RPS express ‘disappointment’ as pre-reg exam saga rumbles on

 

The Royal Pharmaceutical Society (RPS) has expressed ‘disappointment’ that a definitive date has not yet been set for the delayed pre-registration exam this year. The RPS has pointed to the fact that the recent update from the General Pharmaceutical Council (GPhC) does not actually indicate a date for the upcoming exam.

 

The comments come after the GPhC provided an update on their plans for the rescheduled exam. They have said that the exam will take place in the first quarter of 2021 and have assured those involved that the exam will not happen in the first two weeks of January.

 

PIP has received a number of letters on the subject from provisionally registered pharmacists and also pre-registrations who failed the exam last year.

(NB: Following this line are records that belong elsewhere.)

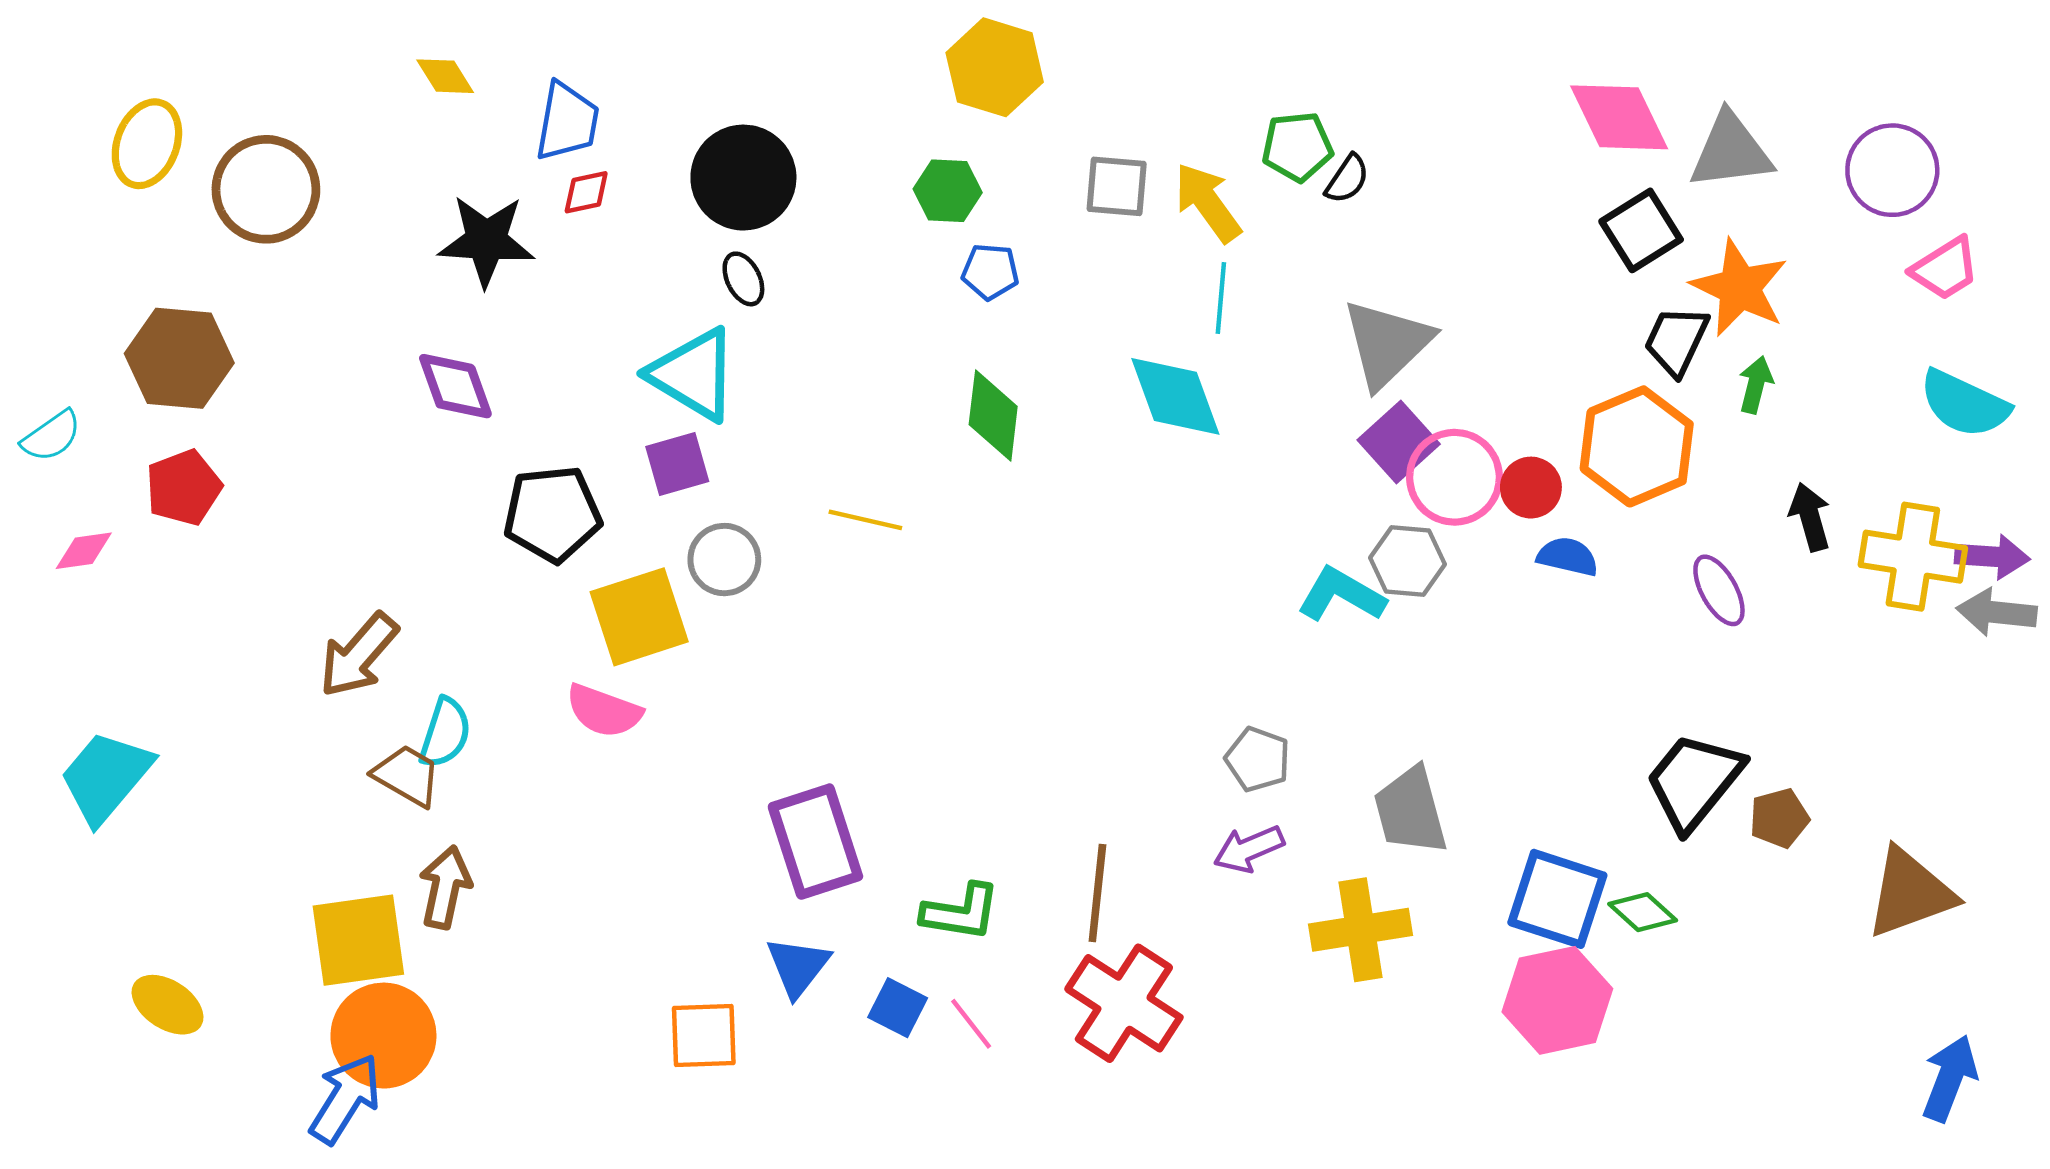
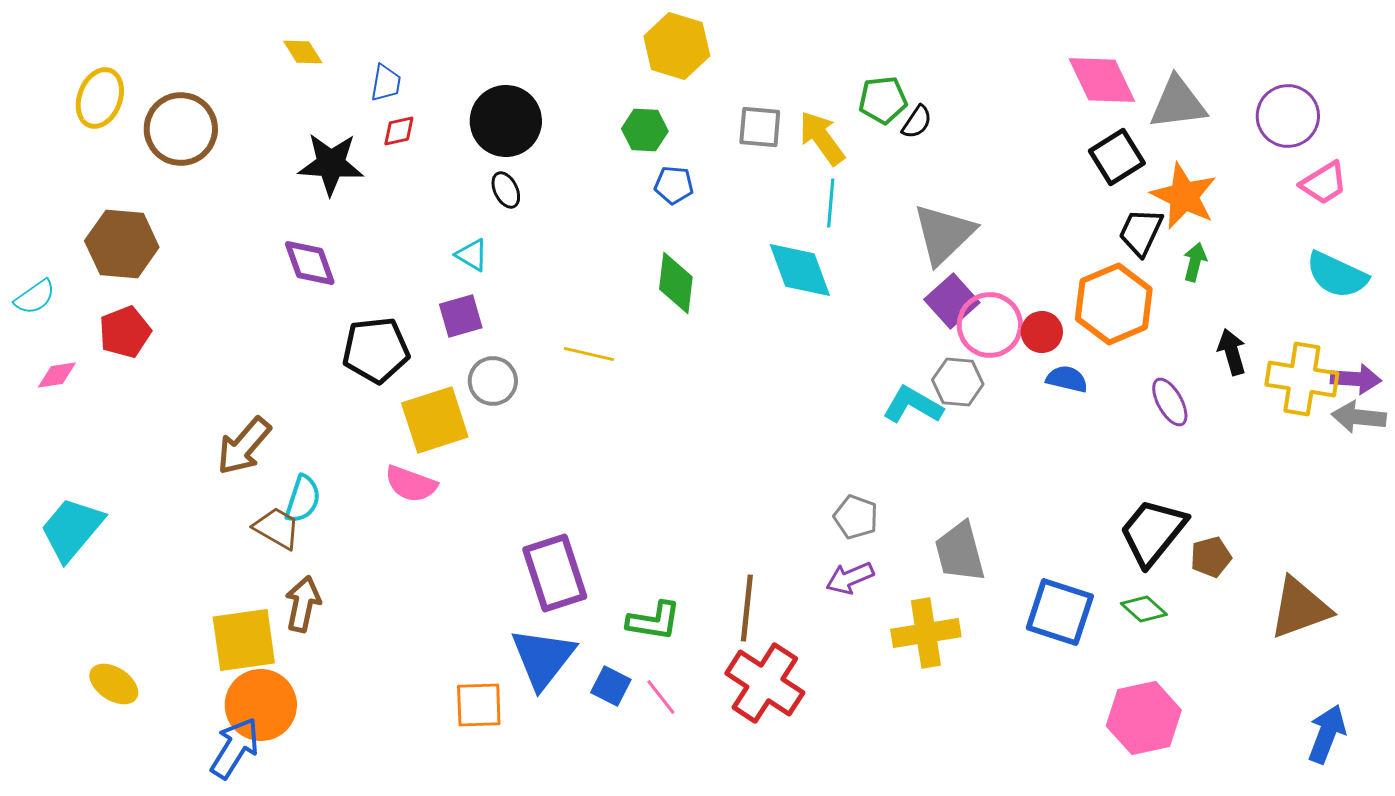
blue trapezoid: (567, 122) -> (386, 83), size x0.7
cyan triangle: (693, 374) -> (472, 255), size x0.5
green diamond: (1643, 912) -> (1144, 609), moved
blue triangle: (798, 966) -> (543, 658), size x1.5
pink hexagon: (1557, 1000) -> (1144, 718), moved

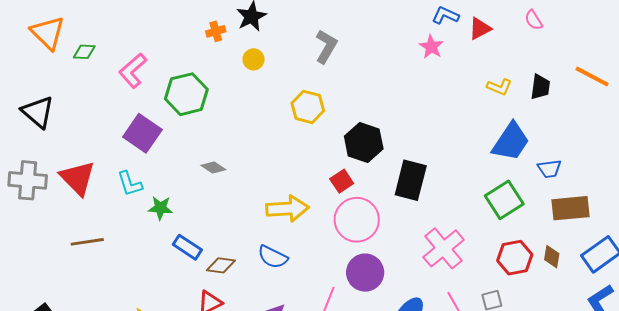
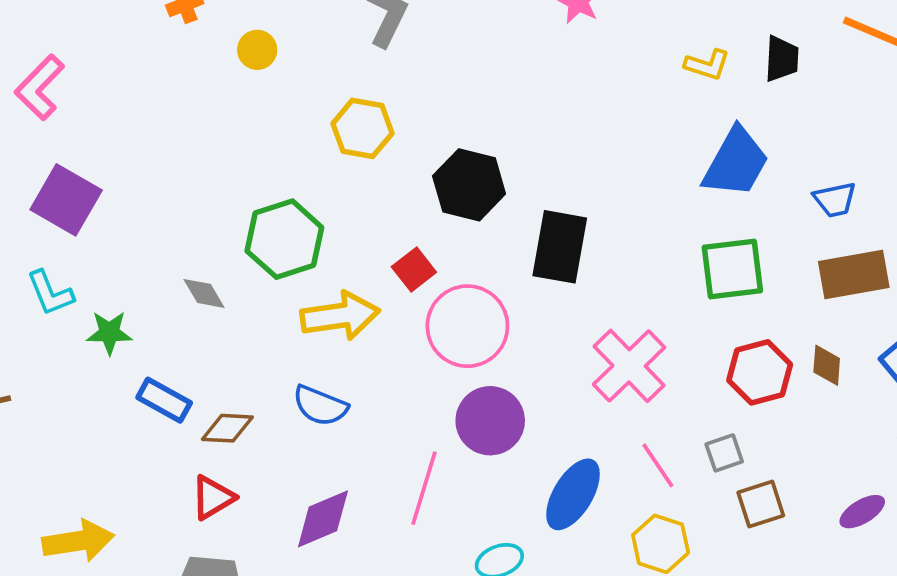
green hexagon: (186, 94) -> (284, 239), moved
gray diamond: (213, 167) -> (204, 293), moved, turned 30
blue trapezoid: (549, 169) -> (835, 200), moved
red square: (342, 181) -> (414, 270), moved
green square: (504, 200) -> (732, 269), turned 30

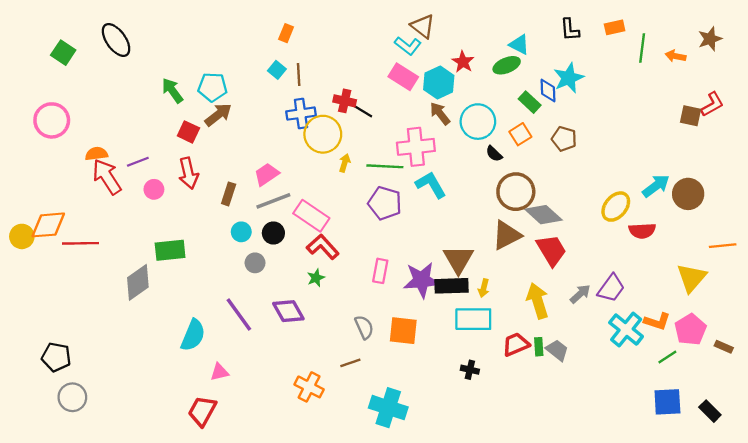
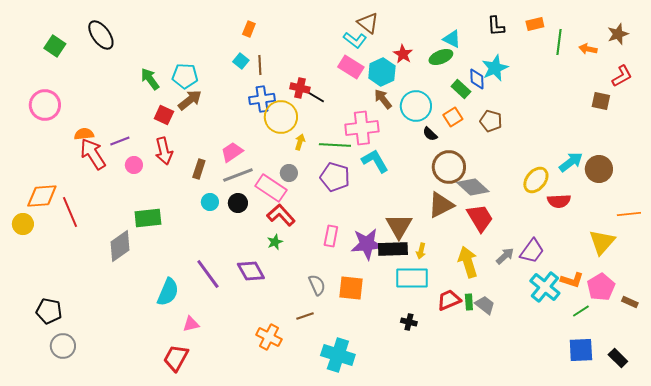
red L-shape: (712, 104) -> (622, 76), moved
yellow circle: (22, 236) -> (23, 224), moved
red line: (80, 243) -> (70, 212), turned 68
gray circle: (255, 263) -> (289, 173), moved

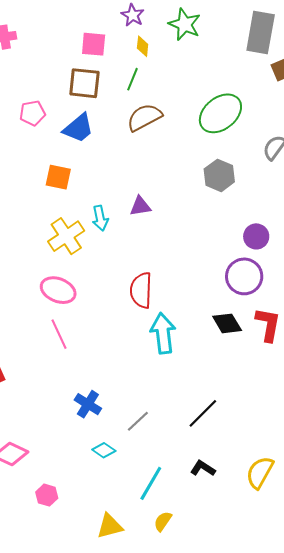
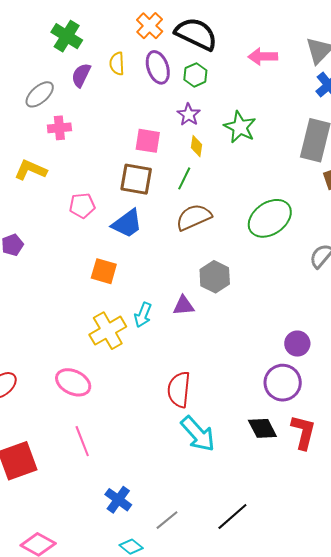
gray hexagon: (219, 175) -> (215, 277), moved
cyan arrow: (100, 218) -> (143, 315), turned 30
pink ellipse: (58, 290) -> (73, 382), moved
cyan arrow: (163, 333) -> (198, 434), turned 141
pink line: (59, 334) -> (82, 441), moved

The ‘resitters’ have had a particularly tough time because they have not been permitted to provisionally register.

 

Responding to the GPhC’s update on the registration assessment, Gail Fleming, RPS Director of Education, said:

 

“It’s very disappointing that after all this time, the GPhC is still unable to provide trainees with a definite date for the delayed assessment. We understand how difficult this is for those affected and will continue to support them as best we can. At least we now know that the assessment will take place in the first quarter of 2021 and will not take place in the first two weeks of January, but we urge the GPhC to act quickly to set an exact date to provide certainty to those who will be sitting the exam. In addition information about the format of the assessment including resources and the arrangements for reasonable adjustments is urgently needed to alleviate the ongoing concerns of many trainees.

 

“We are aware of the extremely challenging circumstances that trainees find themselves in; many are unable to secure employment as provisional registrants leading to financial hardship or in the case of overseas trainees, visas may run out before they are able to sit the exam. We need to look after our future professional workforce and these issues must be addressed. Regular, transparent and detailed communication is essential and we would ask the GPhC to provide more frequent updates. However, we also need to see more practical support made available.”